◆ Material for this exercise ◆
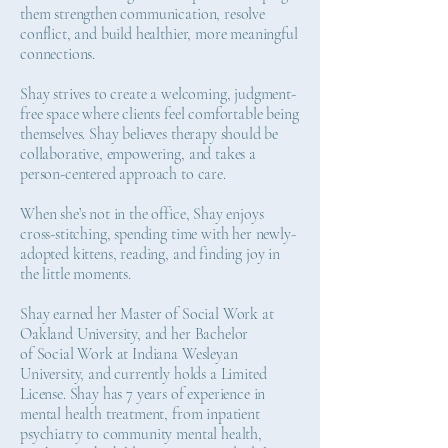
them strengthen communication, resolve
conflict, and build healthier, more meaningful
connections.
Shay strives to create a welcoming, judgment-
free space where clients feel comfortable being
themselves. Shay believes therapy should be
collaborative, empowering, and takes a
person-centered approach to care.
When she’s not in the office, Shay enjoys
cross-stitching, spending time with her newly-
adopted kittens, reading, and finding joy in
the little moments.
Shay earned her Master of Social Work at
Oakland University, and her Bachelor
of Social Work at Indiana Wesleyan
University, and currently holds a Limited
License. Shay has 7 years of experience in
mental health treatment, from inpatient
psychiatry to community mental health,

...

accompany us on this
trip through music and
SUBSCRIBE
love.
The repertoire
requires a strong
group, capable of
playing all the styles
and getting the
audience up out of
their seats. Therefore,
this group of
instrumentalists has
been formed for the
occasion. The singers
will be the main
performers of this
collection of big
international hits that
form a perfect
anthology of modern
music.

==

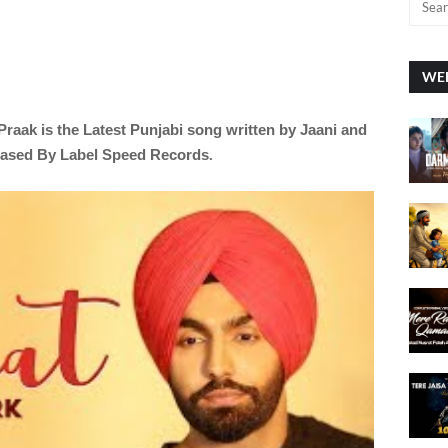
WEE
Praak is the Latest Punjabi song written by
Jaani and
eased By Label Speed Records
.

◆ Problem statement ◆
Lines with "University": state how many there are in the records, and nothing more.

◆ Solution ◆
2